▶ _EXERCISE AIM_: How many lines of the data contain the string "images"? Write the number and nothing more.

▶ _PROVIDED INFORMATION_:

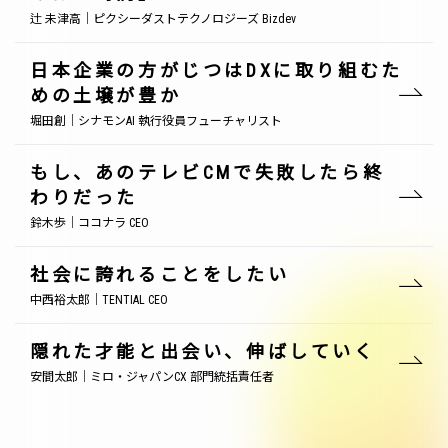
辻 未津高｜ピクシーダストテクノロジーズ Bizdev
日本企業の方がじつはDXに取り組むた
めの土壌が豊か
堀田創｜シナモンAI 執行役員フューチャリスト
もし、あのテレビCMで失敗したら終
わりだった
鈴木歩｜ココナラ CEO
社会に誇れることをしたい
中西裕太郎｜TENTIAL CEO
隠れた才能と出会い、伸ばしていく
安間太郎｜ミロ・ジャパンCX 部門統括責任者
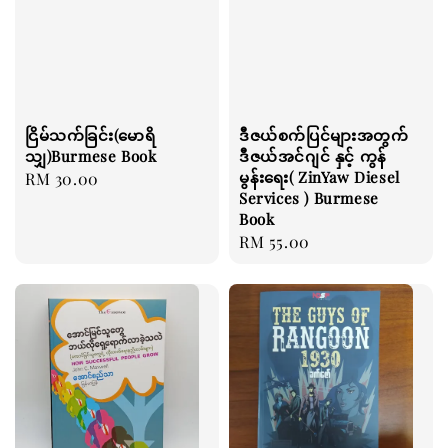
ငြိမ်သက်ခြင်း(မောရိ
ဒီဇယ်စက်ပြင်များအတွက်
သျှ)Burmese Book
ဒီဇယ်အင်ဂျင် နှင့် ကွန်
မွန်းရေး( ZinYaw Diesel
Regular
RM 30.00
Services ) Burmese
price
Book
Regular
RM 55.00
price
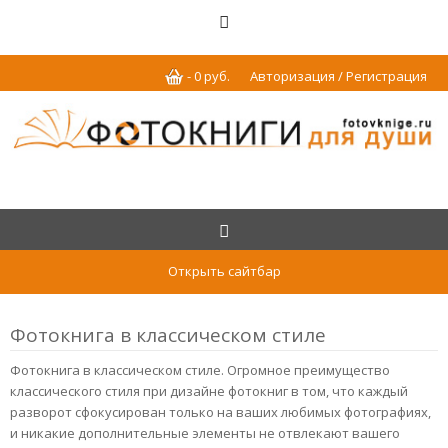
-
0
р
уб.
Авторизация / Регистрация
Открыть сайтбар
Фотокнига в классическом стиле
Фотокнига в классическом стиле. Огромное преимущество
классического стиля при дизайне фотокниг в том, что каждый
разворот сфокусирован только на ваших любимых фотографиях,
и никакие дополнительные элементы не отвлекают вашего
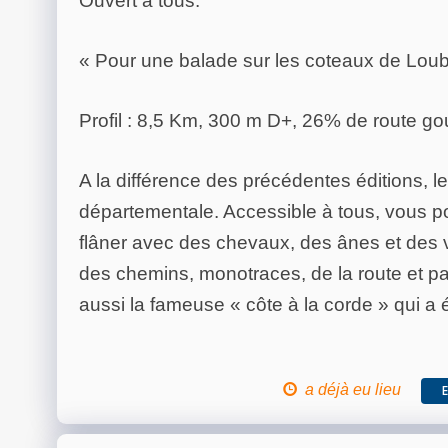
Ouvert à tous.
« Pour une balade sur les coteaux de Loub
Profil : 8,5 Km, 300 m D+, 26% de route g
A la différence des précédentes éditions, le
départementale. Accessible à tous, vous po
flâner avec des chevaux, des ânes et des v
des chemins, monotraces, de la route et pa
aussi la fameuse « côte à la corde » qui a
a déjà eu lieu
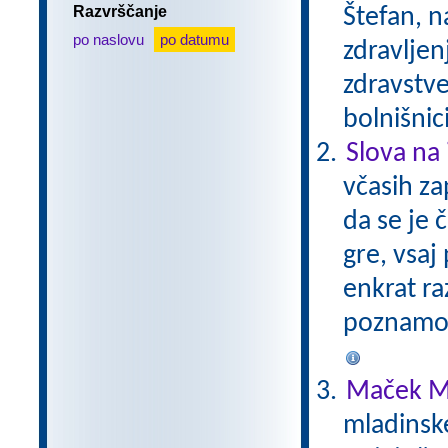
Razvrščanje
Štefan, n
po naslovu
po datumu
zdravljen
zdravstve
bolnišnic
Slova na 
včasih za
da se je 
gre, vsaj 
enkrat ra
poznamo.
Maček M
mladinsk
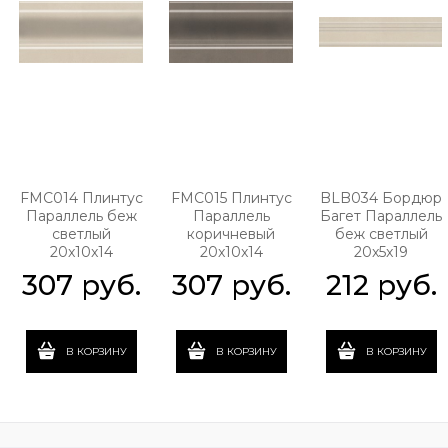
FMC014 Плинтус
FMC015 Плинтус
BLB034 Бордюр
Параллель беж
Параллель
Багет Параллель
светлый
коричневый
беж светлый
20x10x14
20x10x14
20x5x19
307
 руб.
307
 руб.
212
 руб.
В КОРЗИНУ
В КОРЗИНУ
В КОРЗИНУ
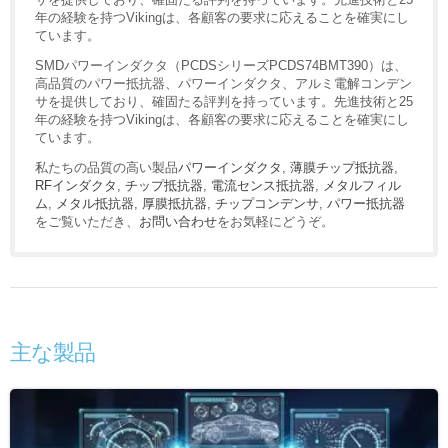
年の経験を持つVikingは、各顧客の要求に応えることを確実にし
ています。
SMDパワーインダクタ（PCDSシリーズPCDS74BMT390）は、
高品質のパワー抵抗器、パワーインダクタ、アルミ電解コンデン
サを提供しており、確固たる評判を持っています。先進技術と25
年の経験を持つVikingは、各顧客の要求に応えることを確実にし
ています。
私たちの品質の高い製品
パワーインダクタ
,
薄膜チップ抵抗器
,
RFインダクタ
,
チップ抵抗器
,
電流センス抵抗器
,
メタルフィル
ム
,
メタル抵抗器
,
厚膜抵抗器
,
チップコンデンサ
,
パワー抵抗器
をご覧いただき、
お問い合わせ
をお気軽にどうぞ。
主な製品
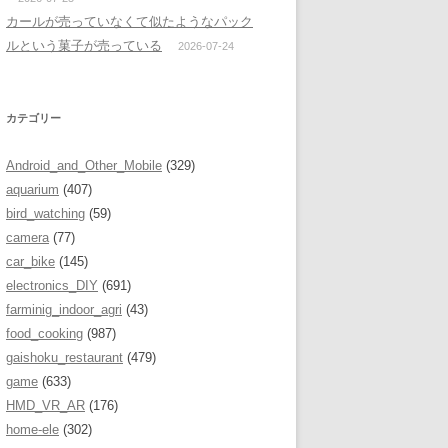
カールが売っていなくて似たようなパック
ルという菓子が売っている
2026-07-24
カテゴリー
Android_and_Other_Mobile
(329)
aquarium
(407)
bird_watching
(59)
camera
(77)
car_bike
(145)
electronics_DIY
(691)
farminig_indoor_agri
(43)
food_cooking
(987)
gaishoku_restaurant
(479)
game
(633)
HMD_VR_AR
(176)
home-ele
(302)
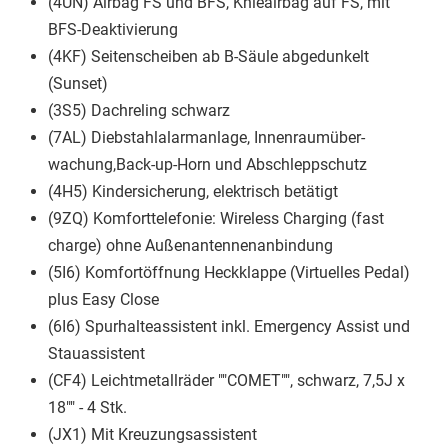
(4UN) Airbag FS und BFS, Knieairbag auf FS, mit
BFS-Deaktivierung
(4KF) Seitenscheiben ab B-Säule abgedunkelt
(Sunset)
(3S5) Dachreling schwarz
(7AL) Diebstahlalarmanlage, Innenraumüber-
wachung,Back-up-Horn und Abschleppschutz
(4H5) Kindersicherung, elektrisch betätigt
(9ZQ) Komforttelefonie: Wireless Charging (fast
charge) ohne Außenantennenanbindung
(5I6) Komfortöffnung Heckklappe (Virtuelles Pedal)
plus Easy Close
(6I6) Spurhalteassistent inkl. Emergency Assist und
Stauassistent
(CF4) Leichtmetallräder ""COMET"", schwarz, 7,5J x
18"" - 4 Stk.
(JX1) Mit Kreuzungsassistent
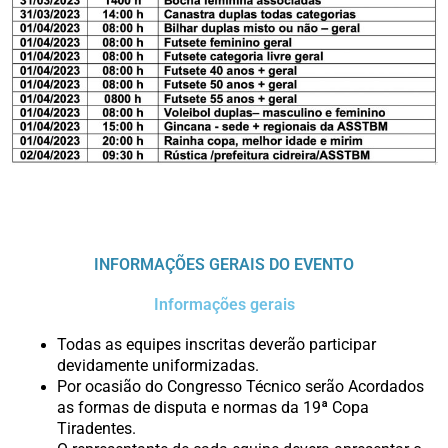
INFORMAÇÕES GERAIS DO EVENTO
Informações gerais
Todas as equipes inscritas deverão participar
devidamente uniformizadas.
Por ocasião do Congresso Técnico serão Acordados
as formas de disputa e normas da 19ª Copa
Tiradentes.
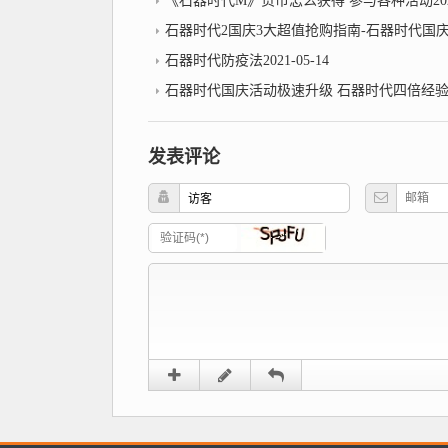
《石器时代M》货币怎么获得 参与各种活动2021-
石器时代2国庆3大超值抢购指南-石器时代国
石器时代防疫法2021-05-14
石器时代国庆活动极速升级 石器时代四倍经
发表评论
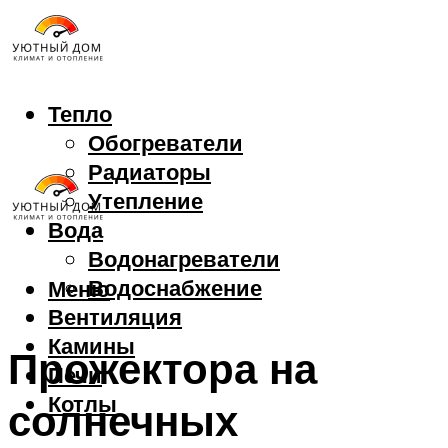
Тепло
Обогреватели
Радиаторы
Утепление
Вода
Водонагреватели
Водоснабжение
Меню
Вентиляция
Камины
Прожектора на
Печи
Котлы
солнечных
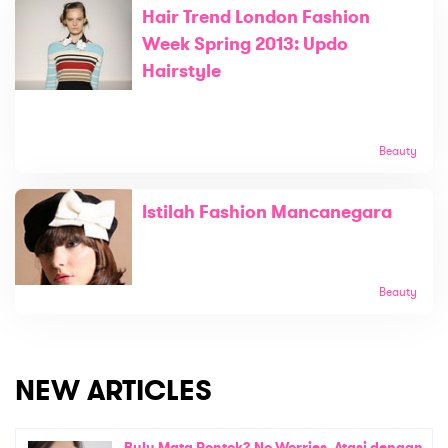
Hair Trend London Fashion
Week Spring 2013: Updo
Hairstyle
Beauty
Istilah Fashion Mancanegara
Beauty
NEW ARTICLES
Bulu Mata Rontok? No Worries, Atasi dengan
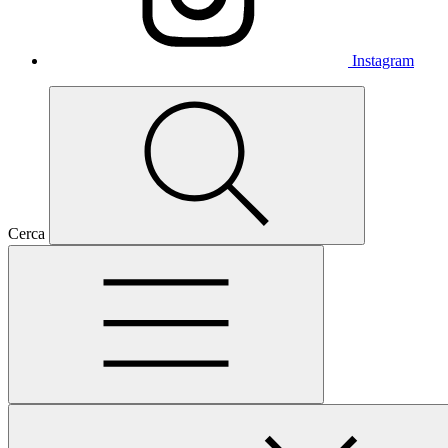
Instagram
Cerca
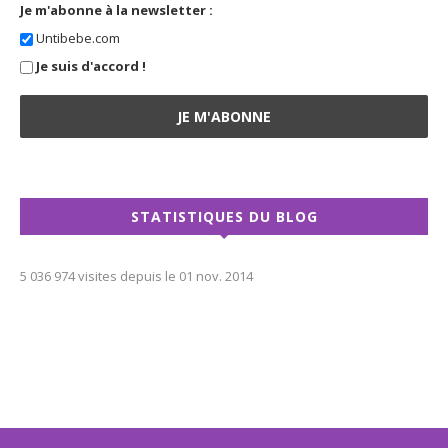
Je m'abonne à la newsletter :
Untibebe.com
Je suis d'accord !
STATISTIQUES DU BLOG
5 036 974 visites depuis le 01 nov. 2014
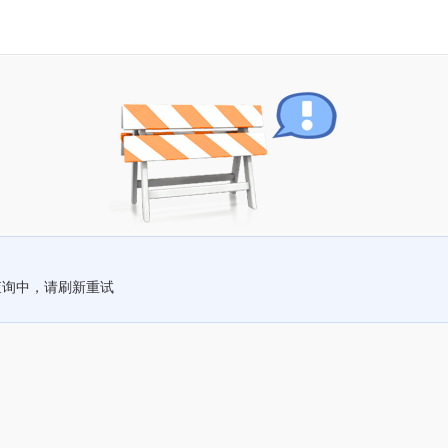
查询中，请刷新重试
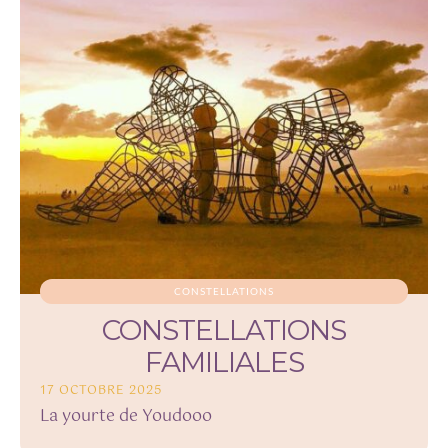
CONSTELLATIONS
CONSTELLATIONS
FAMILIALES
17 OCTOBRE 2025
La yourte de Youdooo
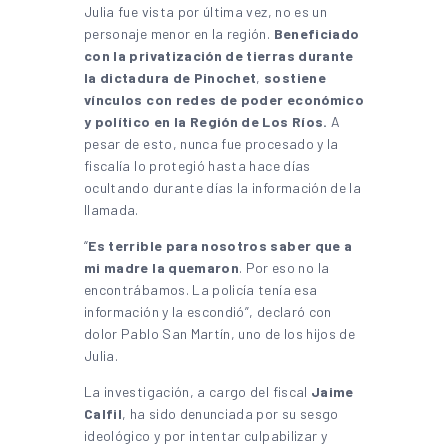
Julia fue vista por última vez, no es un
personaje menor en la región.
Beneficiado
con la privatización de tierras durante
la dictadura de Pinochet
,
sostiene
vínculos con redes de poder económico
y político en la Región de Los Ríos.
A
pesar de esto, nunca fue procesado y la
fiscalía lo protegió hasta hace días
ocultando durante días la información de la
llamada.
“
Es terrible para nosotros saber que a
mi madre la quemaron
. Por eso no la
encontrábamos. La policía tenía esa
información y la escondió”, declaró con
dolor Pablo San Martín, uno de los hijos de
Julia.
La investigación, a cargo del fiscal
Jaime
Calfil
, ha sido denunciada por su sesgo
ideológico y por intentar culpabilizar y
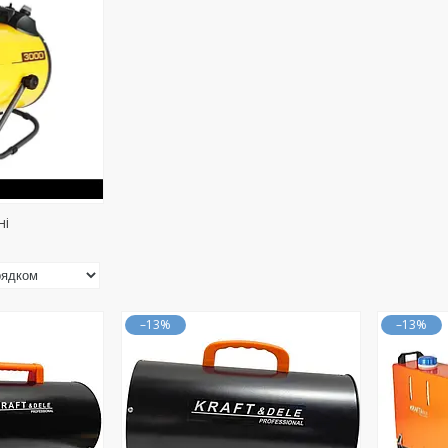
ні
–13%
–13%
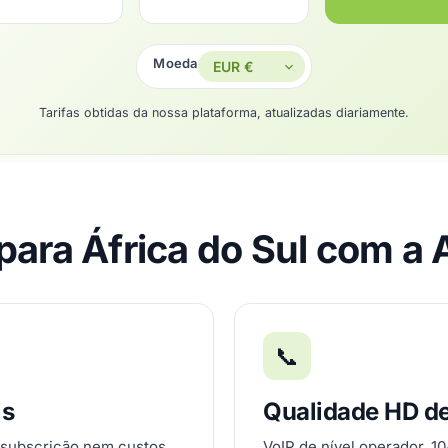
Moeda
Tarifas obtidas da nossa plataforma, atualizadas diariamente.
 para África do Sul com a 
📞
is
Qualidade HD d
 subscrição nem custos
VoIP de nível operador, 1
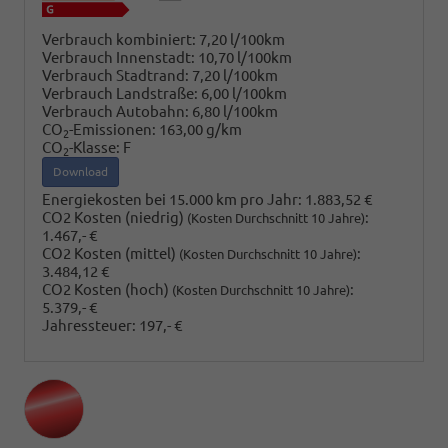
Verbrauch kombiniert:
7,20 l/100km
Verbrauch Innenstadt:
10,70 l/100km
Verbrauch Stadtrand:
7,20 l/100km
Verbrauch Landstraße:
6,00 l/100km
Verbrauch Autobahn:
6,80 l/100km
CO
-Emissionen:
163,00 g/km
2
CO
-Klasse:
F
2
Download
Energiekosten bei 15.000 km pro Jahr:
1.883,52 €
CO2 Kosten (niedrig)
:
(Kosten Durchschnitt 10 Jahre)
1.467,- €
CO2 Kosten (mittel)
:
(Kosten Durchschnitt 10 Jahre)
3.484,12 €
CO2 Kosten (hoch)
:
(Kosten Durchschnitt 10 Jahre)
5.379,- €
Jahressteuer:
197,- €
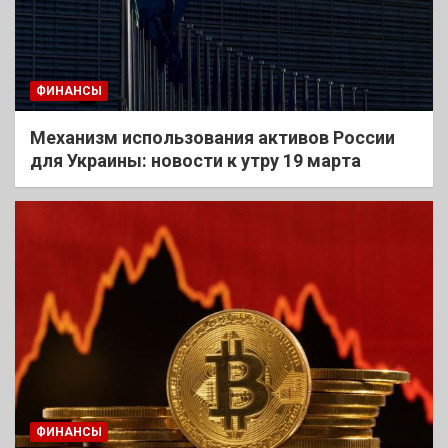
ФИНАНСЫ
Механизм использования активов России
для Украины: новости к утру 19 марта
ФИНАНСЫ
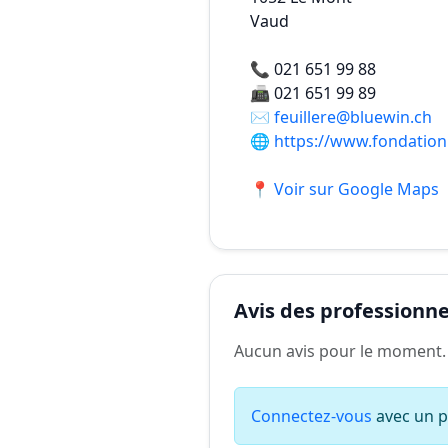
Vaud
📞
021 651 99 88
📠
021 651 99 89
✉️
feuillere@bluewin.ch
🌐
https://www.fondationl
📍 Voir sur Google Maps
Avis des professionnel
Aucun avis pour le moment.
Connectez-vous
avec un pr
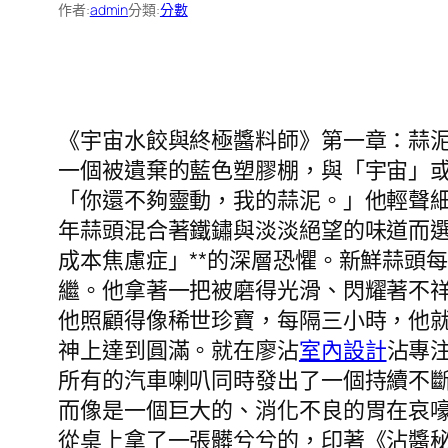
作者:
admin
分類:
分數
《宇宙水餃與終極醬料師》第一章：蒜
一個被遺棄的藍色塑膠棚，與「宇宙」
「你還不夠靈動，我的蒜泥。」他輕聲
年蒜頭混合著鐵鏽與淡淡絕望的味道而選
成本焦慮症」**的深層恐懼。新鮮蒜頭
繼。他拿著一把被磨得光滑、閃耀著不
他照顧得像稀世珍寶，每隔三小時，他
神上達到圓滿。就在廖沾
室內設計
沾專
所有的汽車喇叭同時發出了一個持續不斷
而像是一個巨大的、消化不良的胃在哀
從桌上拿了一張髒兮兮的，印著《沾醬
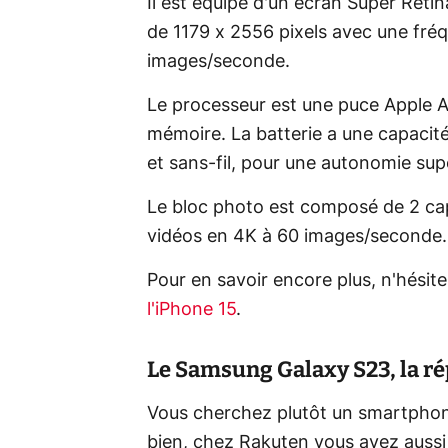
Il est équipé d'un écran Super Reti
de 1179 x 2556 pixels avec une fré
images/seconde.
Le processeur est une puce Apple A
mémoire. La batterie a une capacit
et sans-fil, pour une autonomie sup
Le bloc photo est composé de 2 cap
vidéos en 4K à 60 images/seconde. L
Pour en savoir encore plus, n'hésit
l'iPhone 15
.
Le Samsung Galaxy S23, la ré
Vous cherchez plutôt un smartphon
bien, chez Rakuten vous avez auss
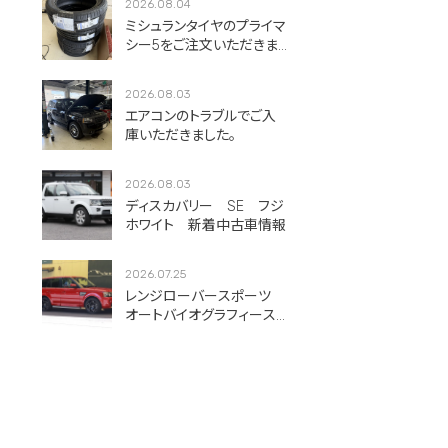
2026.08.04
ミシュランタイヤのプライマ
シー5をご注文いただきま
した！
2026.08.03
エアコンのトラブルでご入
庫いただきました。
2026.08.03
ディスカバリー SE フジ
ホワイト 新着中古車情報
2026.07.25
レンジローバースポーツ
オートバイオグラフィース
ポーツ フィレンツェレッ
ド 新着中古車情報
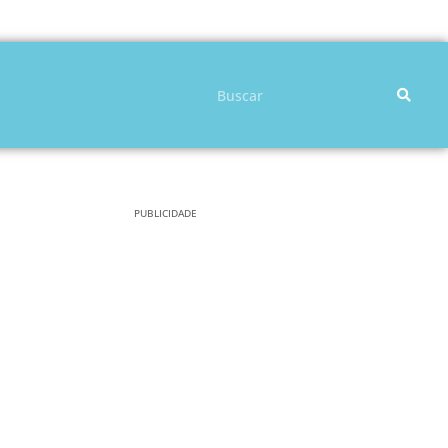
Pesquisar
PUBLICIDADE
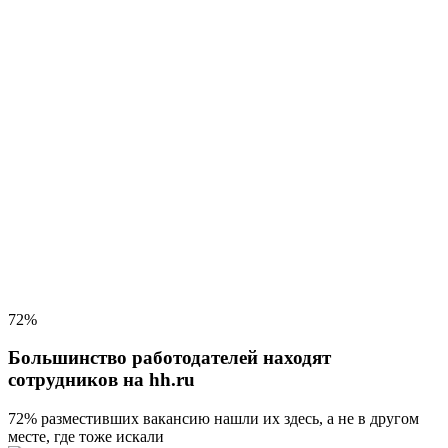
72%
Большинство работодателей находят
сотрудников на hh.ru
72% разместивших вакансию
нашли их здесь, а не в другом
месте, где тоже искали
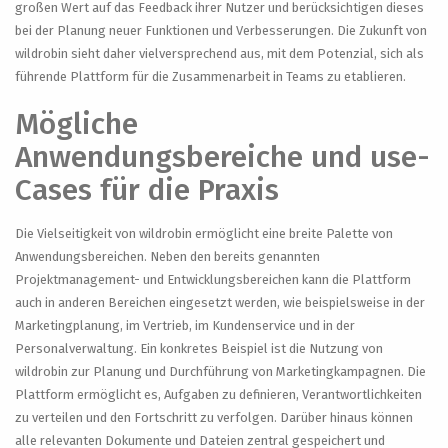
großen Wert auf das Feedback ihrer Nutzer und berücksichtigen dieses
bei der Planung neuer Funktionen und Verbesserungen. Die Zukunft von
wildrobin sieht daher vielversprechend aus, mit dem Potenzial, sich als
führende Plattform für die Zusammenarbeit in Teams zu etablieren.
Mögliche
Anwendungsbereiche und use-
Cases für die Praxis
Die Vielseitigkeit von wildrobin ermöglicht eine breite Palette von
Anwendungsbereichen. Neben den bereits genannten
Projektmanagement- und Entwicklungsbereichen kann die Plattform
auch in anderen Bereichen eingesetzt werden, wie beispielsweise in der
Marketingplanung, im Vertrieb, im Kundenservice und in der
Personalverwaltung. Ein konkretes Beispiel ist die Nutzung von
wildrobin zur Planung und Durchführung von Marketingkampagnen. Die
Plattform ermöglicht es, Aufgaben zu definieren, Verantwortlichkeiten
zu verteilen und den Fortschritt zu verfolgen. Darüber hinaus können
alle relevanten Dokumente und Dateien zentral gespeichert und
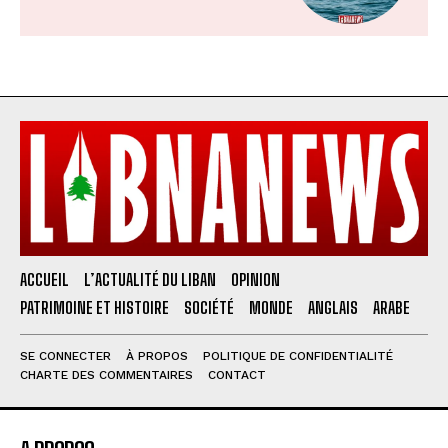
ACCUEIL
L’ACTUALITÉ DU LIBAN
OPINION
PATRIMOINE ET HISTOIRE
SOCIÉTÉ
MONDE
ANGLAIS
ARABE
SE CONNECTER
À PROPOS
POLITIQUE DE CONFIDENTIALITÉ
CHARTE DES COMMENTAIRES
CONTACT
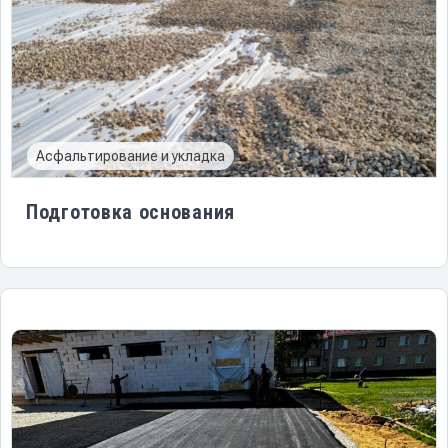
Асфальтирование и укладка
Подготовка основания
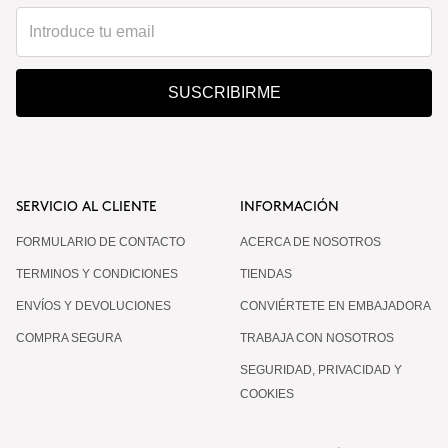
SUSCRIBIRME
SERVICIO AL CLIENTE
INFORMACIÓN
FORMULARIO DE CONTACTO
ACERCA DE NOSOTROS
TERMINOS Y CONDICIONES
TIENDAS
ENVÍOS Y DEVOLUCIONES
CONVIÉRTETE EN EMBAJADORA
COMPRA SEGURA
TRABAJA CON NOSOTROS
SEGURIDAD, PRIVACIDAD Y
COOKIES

▶ _WRITTEN SOLUTION_: 2